Advisers shall be free to render services to others similar to those
rendered under this Agreement or of a different nature except as such services
may conflict with the services to be rendered or the duties to be assumed
hereunder.
6. EFFECTIVE DATE, DURATION AND TERMINATION OF AGREEMENT.
This Agreement shall be effective as to each Series on May 1, 1996.
Wherever referred to in this Agreement, the vote or approval of the holders of a
majority of the outstanding voting securities of a Series or of the Fund shall
mean the vote of 67% or more of such securities if the holders of more than 50%
of such securities are present in person or by proxy or the vote of more than
50% of such securities, whichever is less.
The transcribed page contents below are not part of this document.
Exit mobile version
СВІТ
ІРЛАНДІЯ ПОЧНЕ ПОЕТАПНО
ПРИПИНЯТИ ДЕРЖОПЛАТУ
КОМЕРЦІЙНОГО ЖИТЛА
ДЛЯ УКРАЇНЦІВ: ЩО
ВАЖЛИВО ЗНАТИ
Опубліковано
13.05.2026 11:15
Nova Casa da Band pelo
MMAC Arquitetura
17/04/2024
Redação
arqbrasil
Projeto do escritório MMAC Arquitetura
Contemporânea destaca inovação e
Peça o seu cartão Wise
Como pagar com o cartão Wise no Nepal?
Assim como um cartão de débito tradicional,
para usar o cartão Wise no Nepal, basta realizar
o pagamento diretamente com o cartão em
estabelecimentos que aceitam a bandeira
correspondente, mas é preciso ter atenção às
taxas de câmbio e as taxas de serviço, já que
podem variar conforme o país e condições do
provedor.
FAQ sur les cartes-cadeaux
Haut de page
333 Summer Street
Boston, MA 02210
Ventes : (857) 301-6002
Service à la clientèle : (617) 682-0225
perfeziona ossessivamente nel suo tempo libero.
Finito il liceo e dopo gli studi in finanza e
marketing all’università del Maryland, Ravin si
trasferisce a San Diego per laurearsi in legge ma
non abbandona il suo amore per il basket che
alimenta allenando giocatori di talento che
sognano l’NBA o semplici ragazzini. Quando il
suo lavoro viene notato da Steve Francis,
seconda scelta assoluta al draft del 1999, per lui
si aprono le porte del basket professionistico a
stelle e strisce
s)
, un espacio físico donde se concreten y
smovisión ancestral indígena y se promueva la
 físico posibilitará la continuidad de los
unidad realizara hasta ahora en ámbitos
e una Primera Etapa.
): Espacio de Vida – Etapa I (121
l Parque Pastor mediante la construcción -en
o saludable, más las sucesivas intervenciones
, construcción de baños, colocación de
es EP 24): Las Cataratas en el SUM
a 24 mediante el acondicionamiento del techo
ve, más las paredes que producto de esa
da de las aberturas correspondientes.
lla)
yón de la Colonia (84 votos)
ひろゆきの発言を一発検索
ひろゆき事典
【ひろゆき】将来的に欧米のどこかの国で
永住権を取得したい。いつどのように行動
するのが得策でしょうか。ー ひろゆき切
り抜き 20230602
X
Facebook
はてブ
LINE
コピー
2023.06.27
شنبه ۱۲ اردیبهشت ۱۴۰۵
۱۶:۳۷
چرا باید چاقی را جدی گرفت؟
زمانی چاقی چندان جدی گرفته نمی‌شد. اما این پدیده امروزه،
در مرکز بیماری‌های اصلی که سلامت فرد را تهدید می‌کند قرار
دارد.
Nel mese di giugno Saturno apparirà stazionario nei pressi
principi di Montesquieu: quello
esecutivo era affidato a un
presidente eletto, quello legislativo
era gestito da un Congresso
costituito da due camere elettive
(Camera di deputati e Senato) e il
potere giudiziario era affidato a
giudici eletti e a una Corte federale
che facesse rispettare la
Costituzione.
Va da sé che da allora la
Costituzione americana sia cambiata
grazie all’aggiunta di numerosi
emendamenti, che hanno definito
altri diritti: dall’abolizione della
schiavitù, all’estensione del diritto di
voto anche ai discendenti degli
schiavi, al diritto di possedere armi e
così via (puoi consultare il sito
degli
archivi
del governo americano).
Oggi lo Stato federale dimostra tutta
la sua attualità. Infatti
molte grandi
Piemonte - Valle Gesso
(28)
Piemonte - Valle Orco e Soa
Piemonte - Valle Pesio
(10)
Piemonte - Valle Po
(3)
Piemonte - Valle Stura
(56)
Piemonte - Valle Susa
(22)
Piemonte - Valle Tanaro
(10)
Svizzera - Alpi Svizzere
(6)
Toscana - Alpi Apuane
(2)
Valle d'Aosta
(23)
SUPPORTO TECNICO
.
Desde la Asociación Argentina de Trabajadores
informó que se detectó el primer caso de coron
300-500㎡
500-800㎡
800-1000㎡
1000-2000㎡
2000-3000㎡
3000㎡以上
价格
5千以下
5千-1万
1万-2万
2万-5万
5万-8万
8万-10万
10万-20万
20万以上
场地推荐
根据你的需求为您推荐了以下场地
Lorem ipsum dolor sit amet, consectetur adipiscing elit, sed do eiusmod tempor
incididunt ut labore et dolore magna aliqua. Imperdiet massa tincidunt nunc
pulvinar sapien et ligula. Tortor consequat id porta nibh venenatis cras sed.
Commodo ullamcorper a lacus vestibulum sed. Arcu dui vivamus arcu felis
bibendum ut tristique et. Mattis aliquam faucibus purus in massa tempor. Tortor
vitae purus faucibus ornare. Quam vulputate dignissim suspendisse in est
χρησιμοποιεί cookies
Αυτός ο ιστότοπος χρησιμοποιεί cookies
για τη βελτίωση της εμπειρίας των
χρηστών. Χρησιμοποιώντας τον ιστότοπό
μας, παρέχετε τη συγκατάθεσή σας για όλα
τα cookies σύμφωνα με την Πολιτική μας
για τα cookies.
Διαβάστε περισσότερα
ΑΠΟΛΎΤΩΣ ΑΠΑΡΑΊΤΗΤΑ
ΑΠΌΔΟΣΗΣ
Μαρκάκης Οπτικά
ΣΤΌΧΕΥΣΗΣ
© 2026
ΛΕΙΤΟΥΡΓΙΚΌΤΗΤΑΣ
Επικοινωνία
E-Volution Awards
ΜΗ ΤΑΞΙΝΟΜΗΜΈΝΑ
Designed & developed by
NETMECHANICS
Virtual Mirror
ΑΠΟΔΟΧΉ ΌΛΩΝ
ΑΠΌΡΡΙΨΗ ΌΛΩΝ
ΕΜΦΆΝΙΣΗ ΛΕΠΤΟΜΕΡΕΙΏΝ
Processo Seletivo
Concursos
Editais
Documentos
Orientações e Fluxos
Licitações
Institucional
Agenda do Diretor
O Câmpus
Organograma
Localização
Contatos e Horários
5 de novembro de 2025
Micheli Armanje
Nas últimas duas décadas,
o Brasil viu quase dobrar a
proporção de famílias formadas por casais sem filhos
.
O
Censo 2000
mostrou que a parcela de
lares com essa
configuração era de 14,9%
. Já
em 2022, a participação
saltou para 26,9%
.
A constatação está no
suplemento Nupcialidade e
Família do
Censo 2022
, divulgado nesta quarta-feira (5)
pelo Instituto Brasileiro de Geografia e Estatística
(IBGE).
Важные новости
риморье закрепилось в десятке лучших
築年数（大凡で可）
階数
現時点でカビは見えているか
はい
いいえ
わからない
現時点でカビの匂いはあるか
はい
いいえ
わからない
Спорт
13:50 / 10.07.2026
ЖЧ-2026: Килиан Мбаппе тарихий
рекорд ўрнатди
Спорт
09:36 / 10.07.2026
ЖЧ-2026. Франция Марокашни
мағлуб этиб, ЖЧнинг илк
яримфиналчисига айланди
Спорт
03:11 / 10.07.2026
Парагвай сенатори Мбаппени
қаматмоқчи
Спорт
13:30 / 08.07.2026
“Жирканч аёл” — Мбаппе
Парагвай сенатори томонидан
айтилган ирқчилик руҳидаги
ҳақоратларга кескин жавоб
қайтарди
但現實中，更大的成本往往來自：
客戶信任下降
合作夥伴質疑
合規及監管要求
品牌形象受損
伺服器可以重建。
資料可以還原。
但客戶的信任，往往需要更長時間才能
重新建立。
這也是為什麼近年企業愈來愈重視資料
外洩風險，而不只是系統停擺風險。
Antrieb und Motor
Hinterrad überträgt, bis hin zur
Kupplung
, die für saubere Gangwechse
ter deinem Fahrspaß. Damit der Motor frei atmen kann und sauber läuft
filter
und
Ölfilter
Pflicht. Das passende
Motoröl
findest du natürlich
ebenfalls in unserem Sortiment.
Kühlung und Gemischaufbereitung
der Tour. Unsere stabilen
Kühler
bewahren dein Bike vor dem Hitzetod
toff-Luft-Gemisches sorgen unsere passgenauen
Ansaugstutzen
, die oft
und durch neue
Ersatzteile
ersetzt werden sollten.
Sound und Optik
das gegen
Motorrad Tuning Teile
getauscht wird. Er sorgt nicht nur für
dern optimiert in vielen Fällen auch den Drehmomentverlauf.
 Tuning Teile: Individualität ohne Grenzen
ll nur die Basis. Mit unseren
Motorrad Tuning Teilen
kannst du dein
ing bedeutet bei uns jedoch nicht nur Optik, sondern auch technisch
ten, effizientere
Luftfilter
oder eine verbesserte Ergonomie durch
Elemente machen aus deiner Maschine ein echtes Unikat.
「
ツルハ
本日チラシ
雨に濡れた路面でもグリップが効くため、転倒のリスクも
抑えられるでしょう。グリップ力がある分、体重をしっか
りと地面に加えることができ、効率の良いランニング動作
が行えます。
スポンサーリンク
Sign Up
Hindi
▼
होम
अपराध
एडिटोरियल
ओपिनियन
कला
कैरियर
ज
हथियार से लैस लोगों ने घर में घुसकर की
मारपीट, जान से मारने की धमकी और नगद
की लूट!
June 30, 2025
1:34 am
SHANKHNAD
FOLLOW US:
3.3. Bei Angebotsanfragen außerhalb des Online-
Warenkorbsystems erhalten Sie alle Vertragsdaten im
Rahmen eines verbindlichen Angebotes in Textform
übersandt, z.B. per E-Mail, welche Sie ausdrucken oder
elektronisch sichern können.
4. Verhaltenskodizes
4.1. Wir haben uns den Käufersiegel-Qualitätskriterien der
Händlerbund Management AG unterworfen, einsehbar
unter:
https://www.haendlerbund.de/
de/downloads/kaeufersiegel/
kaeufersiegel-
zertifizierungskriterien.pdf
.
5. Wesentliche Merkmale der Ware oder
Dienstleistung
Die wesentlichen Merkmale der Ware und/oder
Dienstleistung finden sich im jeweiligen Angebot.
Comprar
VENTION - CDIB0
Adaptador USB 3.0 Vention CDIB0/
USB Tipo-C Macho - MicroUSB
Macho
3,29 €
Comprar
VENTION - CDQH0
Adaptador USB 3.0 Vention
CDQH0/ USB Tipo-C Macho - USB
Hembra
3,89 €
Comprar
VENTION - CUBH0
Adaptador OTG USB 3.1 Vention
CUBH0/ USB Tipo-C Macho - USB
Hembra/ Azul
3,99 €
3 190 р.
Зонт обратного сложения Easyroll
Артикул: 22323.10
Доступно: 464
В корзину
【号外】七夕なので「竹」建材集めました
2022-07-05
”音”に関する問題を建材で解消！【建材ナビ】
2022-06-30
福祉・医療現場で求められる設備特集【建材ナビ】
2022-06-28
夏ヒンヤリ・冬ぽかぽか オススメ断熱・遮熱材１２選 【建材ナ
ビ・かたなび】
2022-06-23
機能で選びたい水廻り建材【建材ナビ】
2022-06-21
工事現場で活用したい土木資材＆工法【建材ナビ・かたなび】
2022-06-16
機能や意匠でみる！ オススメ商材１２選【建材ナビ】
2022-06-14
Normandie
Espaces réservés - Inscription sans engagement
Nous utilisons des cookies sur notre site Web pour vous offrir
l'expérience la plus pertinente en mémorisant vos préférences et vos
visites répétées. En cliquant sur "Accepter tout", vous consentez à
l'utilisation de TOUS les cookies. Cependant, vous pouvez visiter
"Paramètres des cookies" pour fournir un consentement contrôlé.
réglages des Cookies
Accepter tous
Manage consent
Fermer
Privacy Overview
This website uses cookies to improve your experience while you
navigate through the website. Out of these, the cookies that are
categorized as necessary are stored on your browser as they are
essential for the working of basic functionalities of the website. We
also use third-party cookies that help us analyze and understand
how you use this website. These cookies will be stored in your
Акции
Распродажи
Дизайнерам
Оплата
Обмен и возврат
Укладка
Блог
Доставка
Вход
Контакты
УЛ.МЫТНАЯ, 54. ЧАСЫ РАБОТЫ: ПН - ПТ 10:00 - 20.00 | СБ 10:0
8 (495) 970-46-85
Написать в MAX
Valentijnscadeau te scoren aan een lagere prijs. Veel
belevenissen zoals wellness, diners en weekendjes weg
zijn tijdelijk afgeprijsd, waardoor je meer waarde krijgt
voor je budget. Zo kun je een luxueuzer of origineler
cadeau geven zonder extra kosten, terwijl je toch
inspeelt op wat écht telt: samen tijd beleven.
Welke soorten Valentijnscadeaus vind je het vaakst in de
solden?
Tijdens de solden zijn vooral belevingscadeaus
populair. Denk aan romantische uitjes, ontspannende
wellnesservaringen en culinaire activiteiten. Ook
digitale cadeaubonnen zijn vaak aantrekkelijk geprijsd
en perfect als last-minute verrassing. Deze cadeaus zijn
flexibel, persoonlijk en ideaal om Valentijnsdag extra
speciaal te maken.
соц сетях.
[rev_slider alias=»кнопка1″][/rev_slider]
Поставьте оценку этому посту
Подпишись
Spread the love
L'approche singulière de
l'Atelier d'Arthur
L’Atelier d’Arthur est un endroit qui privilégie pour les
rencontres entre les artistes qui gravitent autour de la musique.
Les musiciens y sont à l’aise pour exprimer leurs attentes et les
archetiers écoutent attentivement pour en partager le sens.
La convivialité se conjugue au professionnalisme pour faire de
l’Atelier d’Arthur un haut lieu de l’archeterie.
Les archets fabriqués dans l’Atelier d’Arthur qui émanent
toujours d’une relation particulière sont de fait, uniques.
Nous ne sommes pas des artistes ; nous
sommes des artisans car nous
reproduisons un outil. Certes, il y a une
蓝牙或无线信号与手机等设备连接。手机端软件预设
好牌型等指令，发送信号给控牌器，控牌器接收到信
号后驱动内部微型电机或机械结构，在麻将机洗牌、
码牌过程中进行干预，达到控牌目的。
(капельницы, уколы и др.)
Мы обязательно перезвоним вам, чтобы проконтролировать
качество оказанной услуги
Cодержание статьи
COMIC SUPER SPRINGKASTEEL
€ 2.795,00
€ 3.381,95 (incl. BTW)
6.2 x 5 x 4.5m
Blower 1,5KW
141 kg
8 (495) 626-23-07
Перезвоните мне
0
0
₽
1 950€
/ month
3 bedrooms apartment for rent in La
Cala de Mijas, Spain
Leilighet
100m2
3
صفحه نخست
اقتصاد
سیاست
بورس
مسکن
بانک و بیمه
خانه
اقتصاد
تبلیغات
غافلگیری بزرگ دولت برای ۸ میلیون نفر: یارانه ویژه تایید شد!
Unless sooner terminated as hereinafter provided, this Agreement shall
continue in effect only so long as such continuance is specifically approved at
least annually (a) by the Board of Directors of the Fund, or, with respect to a
particular Series, by the vote of the holders of a majority of the outstanding
voting securities of such Series, and (b) by a majority of the directors who are
not interested persons of Advisers or of the Fund cast in person at a meeting
called for the purpose of voting on such approval; provided that, if a majority
of the outstanding
voting securities of any of the Series approves this Agreement, this Agreement
shall continue in effect with respect to such approving Series whether or not
the shareholders of any other Series of the Fund approve this Agreement.
This Agreement may be terminated at any time without the payment of
any penalty by the vote of the Board of Directors of the Fund, or by Advisers,
upon sixty (60) days' written notice to the other party. This Agreement may be
terminated with respect to a particular Series at any time without the payment
of any penalty by the vote of the holders of a majority of the outstanding
voting securities of such Series, upon sixty (60) days' written notice to
Advisers. Any termination may be made effective with respect to both the
investment advisory and management services provided for in this Agreement or
with respect to either of such kinds of services. This Agreement shall
automatically terminate in the event of its assignment.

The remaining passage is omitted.